Abstract:
In our thesis we have analyzed different types of PCF namely, hexagonal, rectangular and terahertz photonic crystal fibers by a special method known as the finite element method. Photonic Crystal Fibers are promising novel technology with several possible applications in wave guides, nonlinear optics, fiber lasers, sensory systems, ultra-wide-band transmission, supercontinuum generation, high power delivery, optical amplifiers, and other functional devices. Due to these advantages during the last decade, photonic crystal fibers (PCFs) have been extensively studied for these applications utilizing their unique capabilities such as endless single mode operation, modifiable & anomalous dispersion, large mode area, non-linear effects, solitons propagation, high birefringence, and enhanced or suppressed optical nonlinearity. These unique characteristics come from the fact that optical properties of the guided modes in the core can be easily manipulated by changing the structure of PCF. The H-PCF and R-PCF have frequency located in the communication band region and the THz-PCF has frequency located in the THz region. We have discussed about the structure like how the different model are made of; characteristic properties like dispersion, confinement loss, v parameter; their construction etc. For the construction of these models we have used a special software named Comsol, a brief discussion of which is given in one of the chapters. Alongside the properties and the structure, we have obtained different graphs and values like confinement loss and v parameter in order to explain the properties more easily. We have also shown the dispersion properties and discussed the probability of flattened and zero dispersion wavelengths.
Description:
The authors would like to thank Dr. Md. Shah Alam for his coordination, patience and advices through the research. This thesis would not have been completed without his kind support and guidance. We would like to express my gratitude and gratefulness for his instructions, continuous encouragement, valuable discussions, and careful review during the period of this research. His perpetual motivation gave the confidence to carry out this work. We are thankful to him for providing all the necessary information, meaningful discussions and proper guidance.

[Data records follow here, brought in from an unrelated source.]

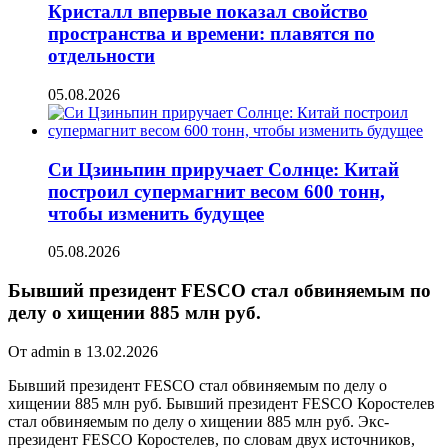
Кристалл впервые показал свойство
пространства и времени: плавятся по
отдельности
05.08.2026
Си Цзиньпин приручает Солнце: Китай
построил супермагнит весом 600 тонн,
чтобы изменить будущее
05.08.2026
Бывший президент FESCO стал обвиняемым по
делу о хищении 885 млн руб.
От admin в 13.02.2026
Бывший президент FESCO стал обвиняемым по делу о
хищении 885 млн руб. Бывший президент FESCO Коростелев
стал обвиняемым по делу о хищении 885 млн руб.
Экс-
президент FESCO Коростелев, по словам двух источников,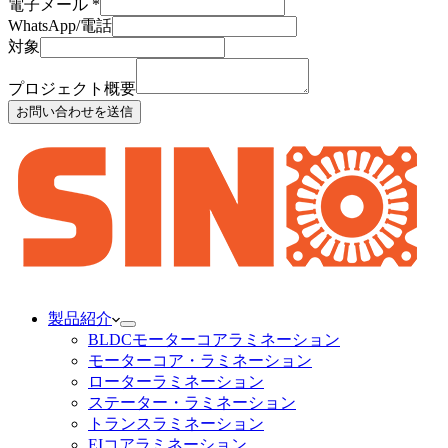
電子メール
*
WhatsApp/電話
対象
プロジェクト概要
お問い合わせを送信
製品紹介
BLDCモーターコアラミネーション
モーターコア・ラミネーション
ローターラミネーション
ステーター・ラミネーション
トランスラミネーション
EIコアラミネーション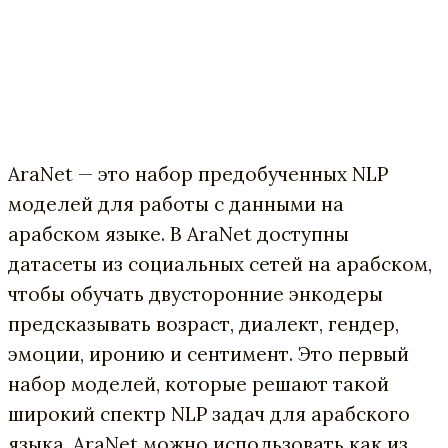
AraNet — это набор предобученных NLP
моделей для работы с данными на
арабском языке. В AraNet доступны
датасеты из социальных сетей на арабском,
чтобы обучать двусторонние энкодеры
предсказывать возраст, диалект, гендер,
эмоции, иронию и сентимент. Это первый
набор моделей, которые решают такой
широкий спектр NLP задач для арабского
языка. AraNet можно использовать как из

Our sincere gratitude to the authority of MIST for providing with necessary assistance and allowing to use the university's computers and library resources.
We would also like to pay our solemn regards to our family and friends who supported us generously and encouraged us enormously to complete this job.
Last but not the least we are grateful to the Almighty, without his mercy and help, it would not be possible to complete the job properly and in time.